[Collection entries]
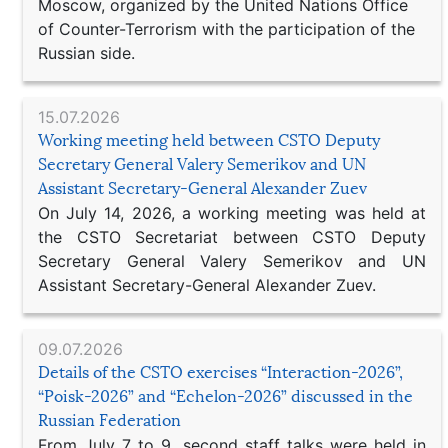
Moscow, organized by the United Nations Office
of Counter-Terrorism with the participation of the
Russian side.
15.07.2026
Working meeting held between CSTO Deputy
Secretary General Valery Semerikov and UN
Assistant Secretary-General Alexander Zuev
On July 14, 2026, a working meeting was held at
the CSTO Secretariat between CSTO Deputy
Secretary General Valery Semerikov and UN
Assistant Secretary-General Alexander Zuev.
09.07.2026
Details of the CSTO exercises “Interaction-2026”,
“Poisk-2026” and “Echelon-2026” discussed in the
Russian Federation
From July 7 to 9, second staff talks were held in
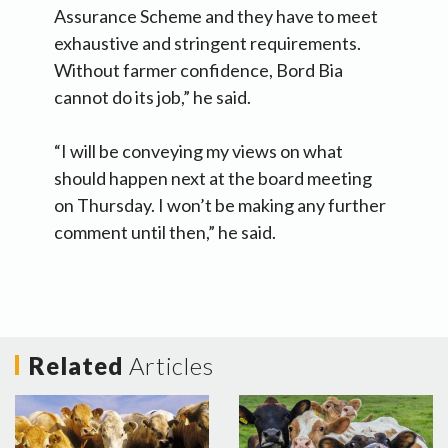
Assurance Scheme and they have to meet
exhaustive and stringent requirements.
Without farmer confidence, Bord Bia
cannot do its job,” he said.
“I will be conveying my views on what
should happen next at the board meeting
on Thursday. I won’t be making any further
comment until then,” he said.
Related
Articles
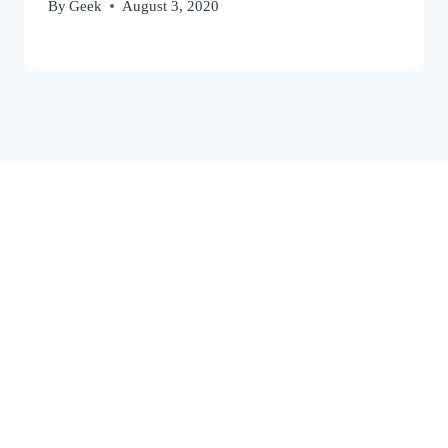
By
Geek
August 3, 2020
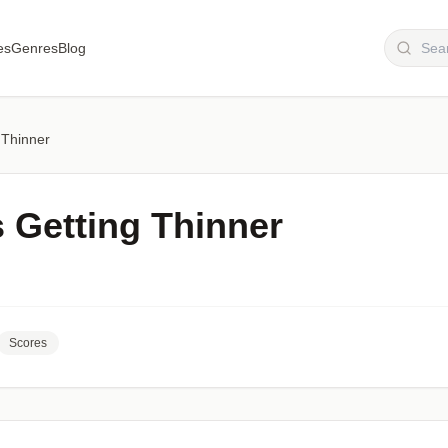
es
Genres
Blog
 Thinner
s Getting Thinner
Scores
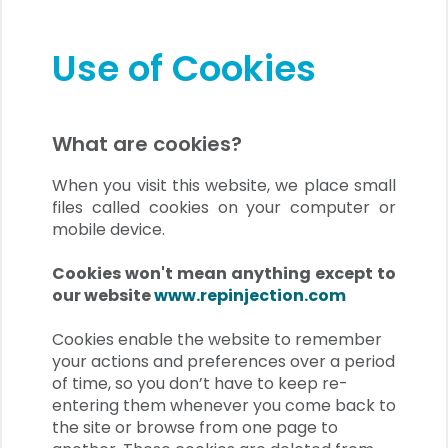
Use of Cookies
What are cookies?
When you visit this website, we place small
files called cookies on your computer or
mobile device.
Cookies won't mean anything except to
our website
www.repinjection.com
Cookies enable the website to remember
your actions and preferences over a period
of time, so you don’t have to keep re-
entering them whenever you come back to
the site or browse from one page to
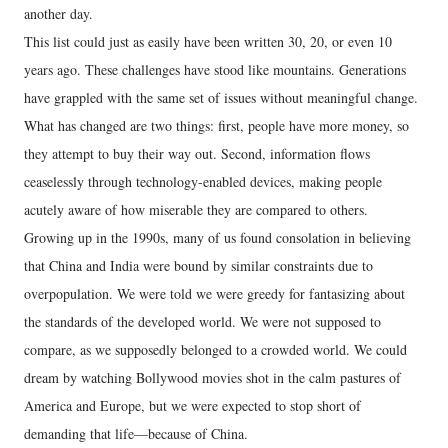
another day.
This list could just as easily have been written 30, 20, or even 10
years ago. These challenges have stood like mountains. Generations
have grappled with the same set of issues without meaningful change.
What has changed are two things: first, people have more money, so
they attempt to buy their way out. Second, information flows
ceaselessly through technology-enabled devices, making people
acutely aware of how miserable they are compared to others.
Growing up in the 1990s, many of us found consolation in believing
that China and India were bound by similar constraints due to
overpopulation. We were told we were greedy for fantasizing about
the standards of the developed world. We were not supposed to
compare, as we supposedly belonged to a crowded world. We could
dream by watching Bollywood movies shot in the calm pastures of
America and Europe, but we were expected to stop short of
demanding that life—because of China.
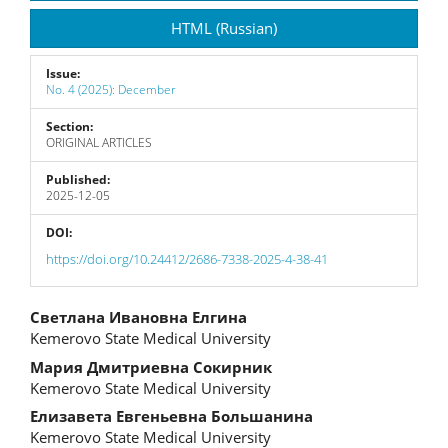
Sidebar
HTML (Russian)
Issue:
No. 4 (2025): December
Section:
ORIGINAL ARTICLES
Published:
2025-12-05
DOI:
https://doi.org/10.24412/2686-7338-2025-4-38-41
Main
Светлана Ивановна Елгина
Kemerovo State Medical University
Article
Мария Дмитриевна Сокирник
Content
Kemerovo State Medical University
Елизавета Евгеньевна Большанина
Kemerovo State Medical University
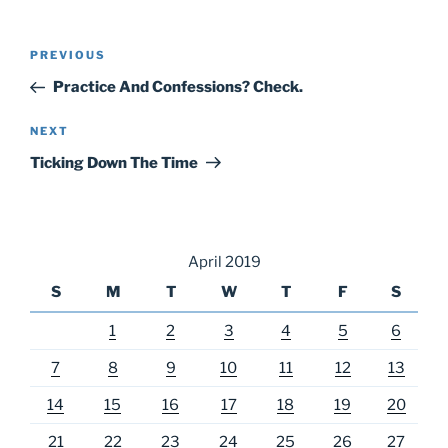
Post
Previous
PREVIOUS
navigation
Post
Practice And Confessions? Check.
Next
NEXT
Post
Ticking Down The Time
April 2019
S
M
T
W
T
F
S
1
2
3
4
5
6
7
8
9
10
11
12
13
14
15
16
17
18
19
20
21
22
23
24
25
26
27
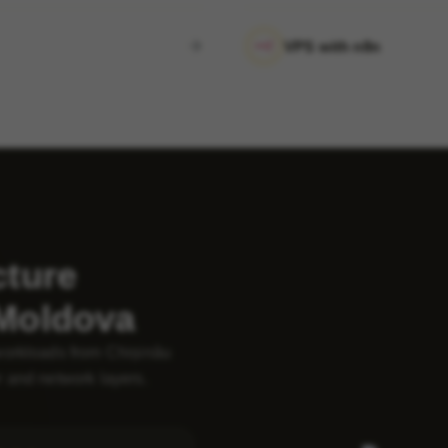
VPS with n8n
cture
 Moldova
workloads from Chișinău
 and network layers.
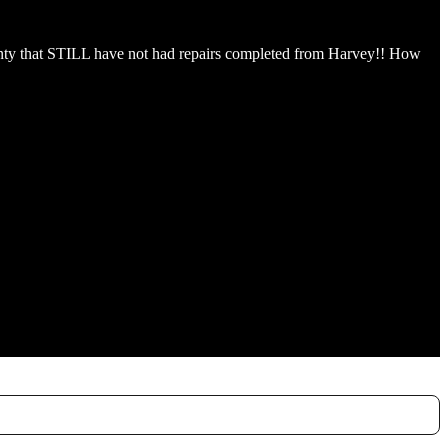
county that STILL have not had repairs completed from Harvey!! How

• Exercise requirements: An exact copy is needed of the entries above, starting at the line that holds "our website" and stopping at the line that holds "the standards of", both kept; pictures stay out.

• Solution:
our website
www.repinjection.com
Cookies enable the website to remember
your actions and preferences over a period
of time, so you don’t have to keep re-
entering them whenever you come back to
the site or browse from one page to
another day.
This list could just as easily have been written 30, 20, or even 10
years ago. These challenges have stood like mountains. Generations
have grappled with the same set of issues without meaningful change.
What has changed are two things: first, people have more money, so
they attempt to buy their way out. Second, information flows
ceaselessly through technology-enabled devices, making people
acutely aware of how miserable they are compared to others.
Growing up in the 1990s, many of us found consolation in believing
that China and India were bound by similar constraints due to
overpopulation. We were told we were greedy for fantasizing about
the standards of the developed world. We were not supposed to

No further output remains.